REQUIRED ACTION
Starting with the line that contains "Karta över cupområdet!" and stopping after the line that contains "2023-10-19 09:29", copy the entries below exactly. Include nothing else.

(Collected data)
((

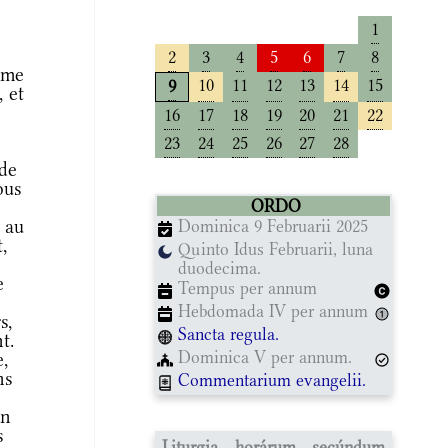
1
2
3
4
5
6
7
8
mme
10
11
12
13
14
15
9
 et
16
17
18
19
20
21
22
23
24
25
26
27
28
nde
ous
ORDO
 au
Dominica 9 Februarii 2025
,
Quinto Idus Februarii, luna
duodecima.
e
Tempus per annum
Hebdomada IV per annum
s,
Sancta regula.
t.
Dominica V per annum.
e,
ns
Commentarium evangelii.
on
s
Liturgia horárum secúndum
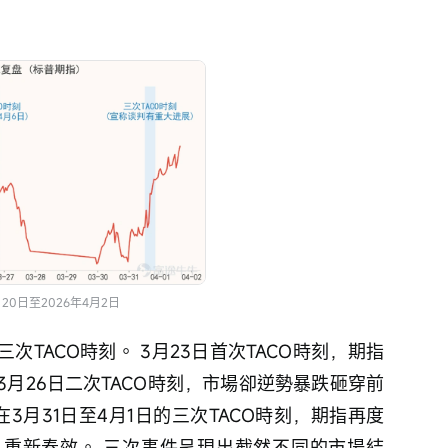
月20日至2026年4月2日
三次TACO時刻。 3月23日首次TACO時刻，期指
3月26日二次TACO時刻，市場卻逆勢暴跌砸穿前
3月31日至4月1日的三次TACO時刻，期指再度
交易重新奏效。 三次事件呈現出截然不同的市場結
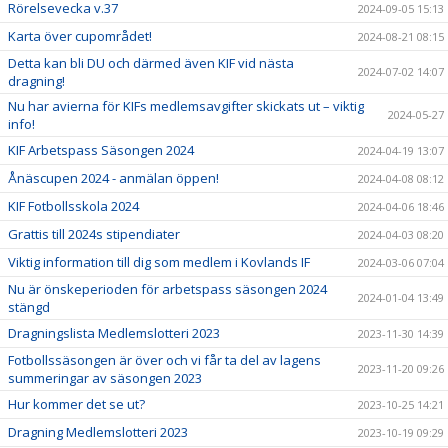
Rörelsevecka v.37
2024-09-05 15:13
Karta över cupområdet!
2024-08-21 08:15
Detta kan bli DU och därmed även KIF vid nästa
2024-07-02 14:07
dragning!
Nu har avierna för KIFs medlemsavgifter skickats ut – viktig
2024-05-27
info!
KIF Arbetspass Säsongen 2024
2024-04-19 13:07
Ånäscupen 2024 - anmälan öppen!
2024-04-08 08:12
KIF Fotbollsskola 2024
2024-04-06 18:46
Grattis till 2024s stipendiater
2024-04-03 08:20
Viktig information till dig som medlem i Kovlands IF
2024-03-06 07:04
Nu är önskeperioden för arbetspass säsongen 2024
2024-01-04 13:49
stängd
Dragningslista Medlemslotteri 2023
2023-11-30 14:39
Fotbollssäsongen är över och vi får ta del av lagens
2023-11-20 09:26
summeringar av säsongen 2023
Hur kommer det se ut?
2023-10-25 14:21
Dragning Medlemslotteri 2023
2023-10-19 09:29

))
((

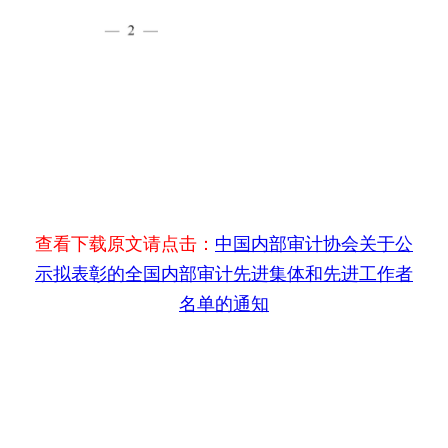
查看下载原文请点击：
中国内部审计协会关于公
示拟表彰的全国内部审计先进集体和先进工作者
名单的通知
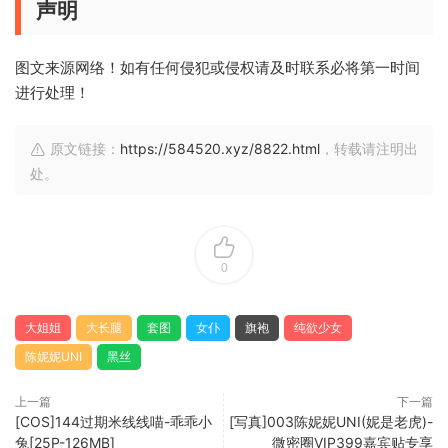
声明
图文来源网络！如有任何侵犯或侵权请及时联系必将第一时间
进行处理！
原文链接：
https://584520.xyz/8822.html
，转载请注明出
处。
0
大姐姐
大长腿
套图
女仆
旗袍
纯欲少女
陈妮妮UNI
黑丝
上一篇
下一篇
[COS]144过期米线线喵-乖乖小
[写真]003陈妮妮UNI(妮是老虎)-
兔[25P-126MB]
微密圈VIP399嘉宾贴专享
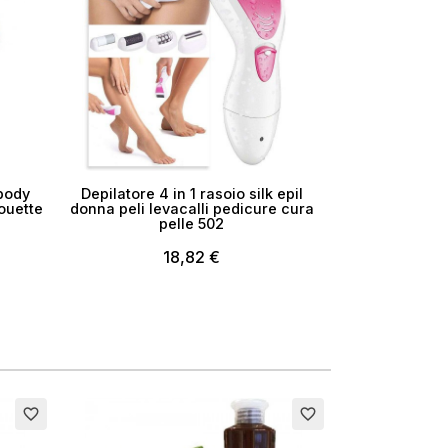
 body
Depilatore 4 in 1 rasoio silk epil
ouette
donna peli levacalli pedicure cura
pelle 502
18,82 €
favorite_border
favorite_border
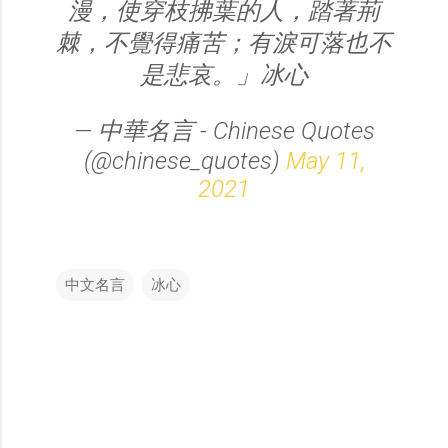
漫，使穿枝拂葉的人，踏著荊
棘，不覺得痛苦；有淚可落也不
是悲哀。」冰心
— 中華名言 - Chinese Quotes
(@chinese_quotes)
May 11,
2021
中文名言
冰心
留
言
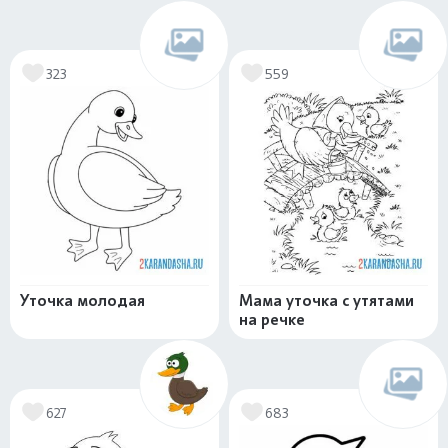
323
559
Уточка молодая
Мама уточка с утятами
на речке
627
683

))
((

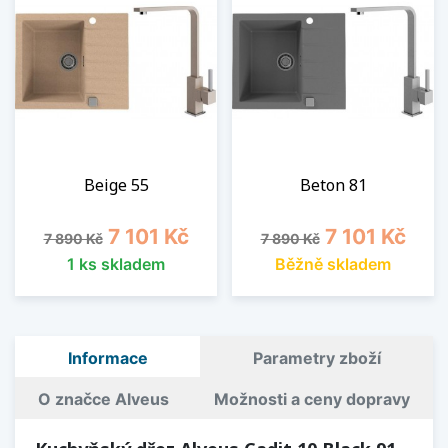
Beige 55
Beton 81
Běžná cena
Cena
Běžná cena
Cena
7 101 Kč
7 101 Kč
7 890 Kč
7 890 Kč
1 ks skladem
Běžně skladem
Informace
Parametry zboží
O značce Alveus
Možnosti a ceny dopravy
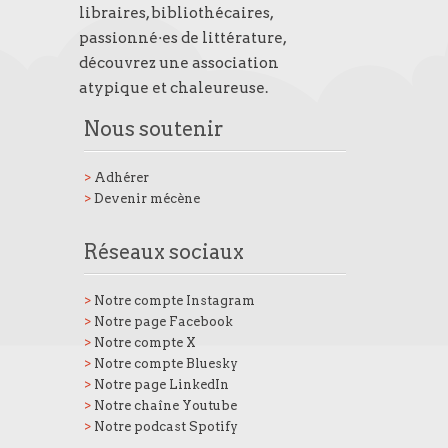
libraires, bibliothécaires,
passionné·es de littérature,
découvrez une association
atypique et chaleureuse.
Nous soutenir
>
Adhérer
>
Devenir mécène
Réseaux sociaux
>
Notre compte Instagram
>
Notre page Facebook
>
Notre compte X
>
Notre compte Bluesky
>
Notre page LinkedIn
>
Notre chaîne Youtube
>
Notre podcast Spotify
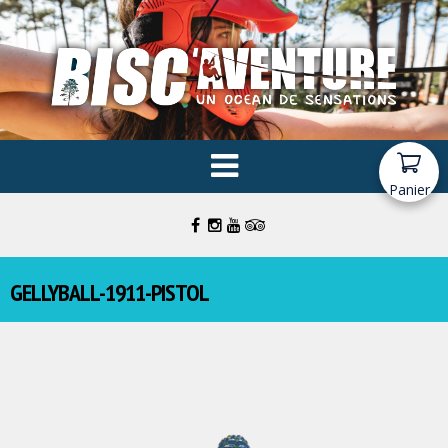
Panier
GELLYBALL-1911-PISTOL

))

COMPLETED EXERCISE
Karta över cupområdet!
2024-08-21 08:15
Detta kan bli DU och därmed även KIF vid nästa
2024-07-02 14:07
dragning!
Nu har avierna för KIFs medlemsavgifter skickats ut – viktig
2024-05-27
info!
KIF Arbetspass Säsongen 2024
2024-04-19 13:07
Ånäscupen 2024 - anmälan öppen!
2024-04-08 08:12
KIF Fotbollsskola 2024
2024-04-06 18:46
Grattis till 2024s stipendiater
2024-04-03 08:20
Viktig information till dig som medlem i Kovlands IF
2024-03-06 07:04
Nu är önskeperioden för arbetspass säsongen 2024
2024-01-04 13:49
stängd
Dragningslista Medlemslotteri 2023
2023-11-30 14:39
Fotbollssäsongen är över och vi får ta del av lagens
2023-11-20 09:26
summeringar av säsongen 2023
Hur kommer det se ut?
2023-10-25 14:21
Dragning Medlemslotteri 2023
2023-10-19 09:29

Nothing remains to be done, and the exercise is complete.